--- Materials provided ---

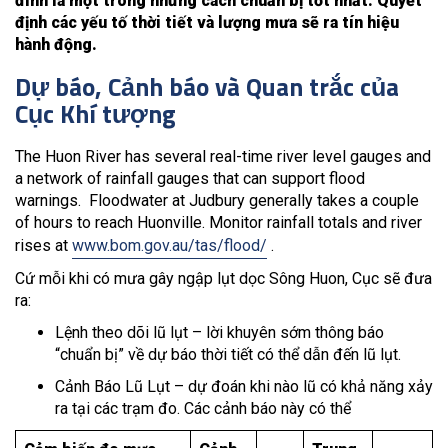
đình là một trong những cách chuẩn bị tốt nhất. Quyết
định các yếu tố thời tiết và lượng mưa sẽ ra tín hiệu
hành động.
Dự báo, Cảnh báo và Quan trắc của
Cục Khí tượng
The Huon River has several real-time river level gauges and
a network of rainfall gauges that can support flood
warnings. Floodwater at Judbury generally takes a couple
of hours to reach Huonville. Monitor rainfall totals and river
rises at
www.bom.gov.au/tas/flood/
.
Cứ mỗi khi có mưa gây ngập lụt dọc Sông Huon, Cục sẽ đưa
ra:
Lệnh theo dõi lũ lụt – lời khuyên sớm thông báo
“chuẩn bị” về dự báo thời tiết có thể dẫn đến lũ lụt.
Cảnh Báo Lũ Lụt – dự đoán khi nào lũ có khả năng xảy
ra tại các trạm đo. Các cảnh báo này có thể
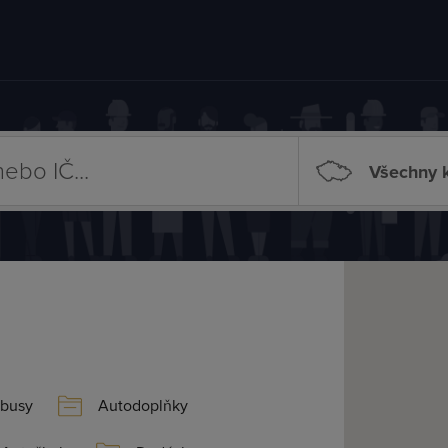
Všechny k
busy
Autodoplňky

---

Work to be completed: Your job is to copy out every line from the records above that has the word "rainfall".

Response for this exercise:
a network of rainfall gauges that can support flood
of hours to reach Huonville. Monitor rainfall totals and river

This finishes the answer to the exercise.